Na prisão, documentos e o cartão do Bolsa Família foram levados pelos policiais. Desde então, está sem os R$ 134 mensais que recebia como reforço de renda. Além da agricultura de subsistência, depende do trabalho do marido e de um dos filhos no corte de pinus. Mas isso não rende um salário mínimo por mês. Vanilda conta com o apoio financeiro e psicológico de membros da congregação evangélica que frequenta. "Tem dias que eu não tenho mais vontade de viver", conta ela, acrescentando que está tomando remédio para depressão.
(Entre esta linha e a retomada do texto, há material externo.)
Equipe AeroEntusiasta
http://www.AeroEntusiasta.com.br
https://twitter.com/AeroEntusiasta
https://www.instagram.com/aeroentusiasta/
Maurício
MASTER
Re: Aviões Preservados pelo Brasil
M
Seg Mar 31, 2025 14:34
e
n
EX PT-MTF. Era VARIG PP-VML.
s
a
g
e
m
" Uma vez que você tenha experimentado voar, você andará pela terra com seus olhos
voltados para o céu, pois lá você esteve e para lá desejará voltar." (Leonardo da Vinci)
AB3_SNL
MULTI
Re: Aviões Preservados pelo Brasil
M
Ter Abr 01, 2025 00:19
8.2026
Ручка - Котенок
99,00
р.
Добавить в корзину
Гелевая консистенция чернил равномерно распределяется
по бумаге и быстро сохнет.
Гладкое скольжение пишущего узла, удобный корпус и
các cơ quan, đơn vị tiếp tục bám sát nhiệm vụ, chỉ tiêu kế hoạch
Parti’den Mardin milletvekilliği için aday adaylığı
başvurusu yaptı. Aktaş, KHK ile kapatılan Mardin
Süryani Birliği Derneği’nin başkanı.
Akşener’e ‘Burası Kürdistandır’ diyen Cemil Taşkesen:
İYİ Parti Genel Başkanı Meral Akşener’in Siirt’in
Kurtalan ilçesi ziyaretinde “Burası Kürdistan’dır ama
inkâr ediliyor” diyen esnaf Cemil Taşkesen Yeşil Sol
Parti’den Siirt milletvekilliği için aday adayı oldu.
Jermina mora a 50 metros da casa de Vanilda e é mais arredia para falar com estranhos. "Minha cara não aguenta o peso de tanta vergonha", diz. Ela evita falar do irmão João Leal de Mattos, funcionário de carreira da Assembleia que é acusado pelo Ministério Público de ter aliciado ela e outros seis parentes como fantasmas na Casa. A sogra de João, Maria José da Silva, e a cunhada Nair Terezinha da Silva Schibicheski confessaram em depoimento que ganhavam R$ 150 para participar do esquema. A estimativa do MP é que só por meio da família Leal tenham sido desviados R$ 13 milhões do Legislativo desde 1994. Jermina diz que o irmão é muito bom para ela, que sempre a ajudava, e que desde a prisão em abril está sem falar com ele, que mora em São José dos Pinhais. "O telefone está grampeado", diz.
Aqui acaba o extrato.